First, a very brief history of time: from the Big Bang, the universe burst onto the scene as a tiny but glowing inferno of energy. Immediately, it expanded and cooled, dimming into darkness as particles condensed out of the hot soup like droplets of morning dew. Electrons and protons coalesced into atoms, which formed stars, galaxies, planets, and eventually us.
But a crucial piece still eludes scientists. It’s a gap of several hundred million years that was filled with darkness—a darkness both literal and metaphorical. Astronomers call this period the dark ages, a time that’s not just bereft of illumination, but also devoid of data.
The Big Bang left a glowing imprint on the entire sky called the cosmic microwave background, representing the universe when it was 380,000 years old. Increasingly precise measurements of this radiation have revealed unprecedented details about the earliest cosmic moments. But from then until the emergence of galaxies big and bright enough for today’s telescopes, scientists don’t have any information. Ever mysterious, these dark ages are the final frontier of cosmology.
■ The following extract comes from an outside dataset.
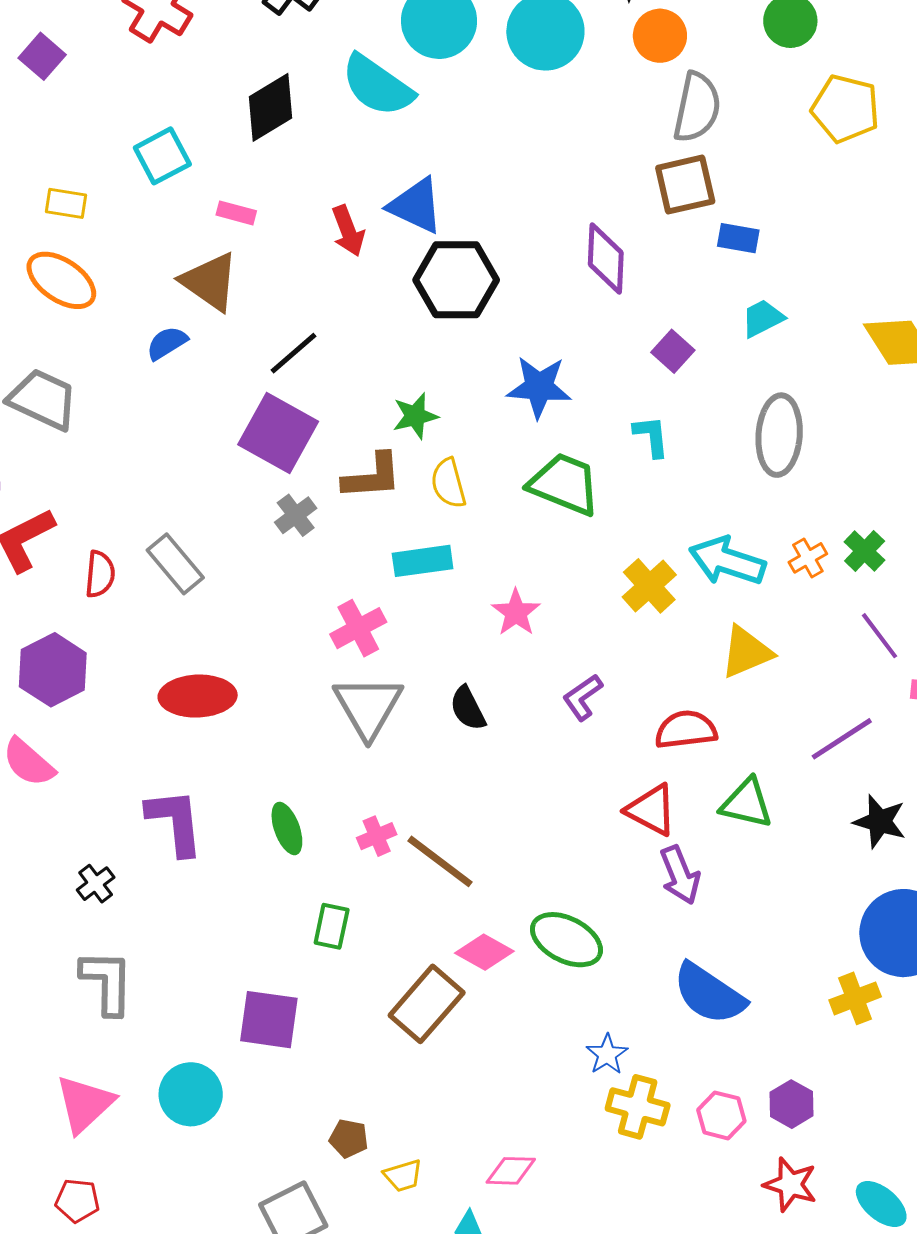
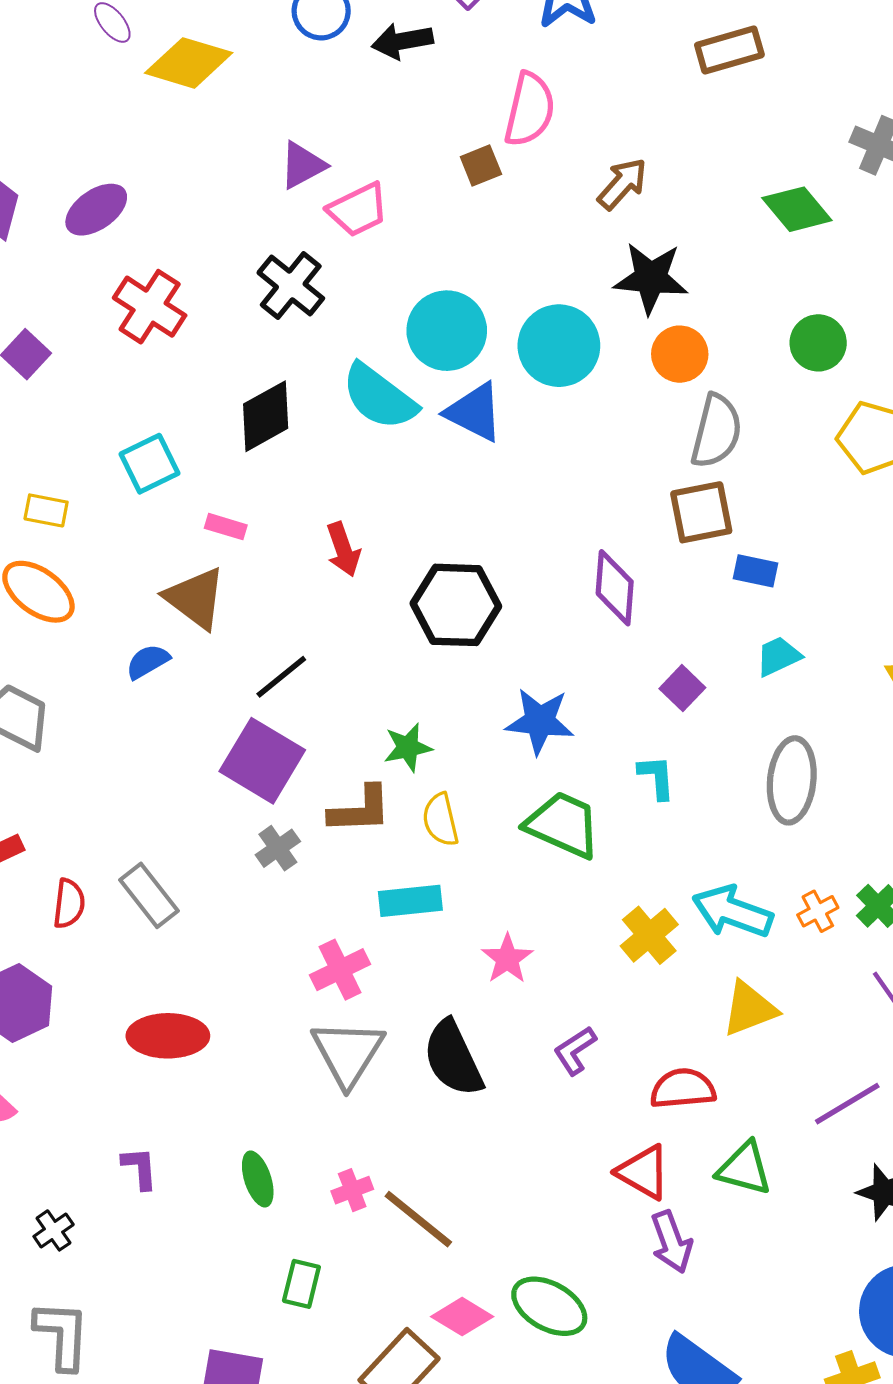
blue triangle: (416, 206) -> (474, 412), moved
black semicircle: (468, 708) -> (453, 1058), size x1.6
purple L-shape: (175, 822) -> (140, 1168), size x0.6

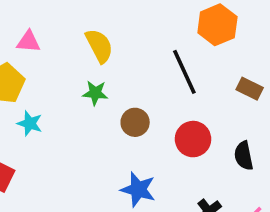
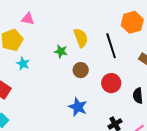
yellow semicircle: (99, 46) -> (81, 38), moved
And it’s a fundamental frontier. It represents the universe’s most formative years, when it matured from a primordial soup to the cosmos we recognize today.
Even without much direct data about this era, researchers have made great strides with theory and computer models, simulating the universe through the birth of the first stars. Soon, they may be able to put those theories to the test. In a few years, a suite of new telescopes with new capabilities will start peering into the darkness, and for the first time, astronomers will reach into the unknown.
The Final Frontier
Considering that it’s the entire universe they’re trying to understand, cosmologists have done a pretty good job. Increasingly powerful telescopes have allowed them to peer to greater distances, and because the light takes so long to reach the telescopes, astronomers can see farther back in time, capturing snapshots of a universe only a few hundred million years old, just as it emerged from the dark ages. Given that the universe is now 13.7 billion years old, that’s like taking a picture of the cosmos as a toddler.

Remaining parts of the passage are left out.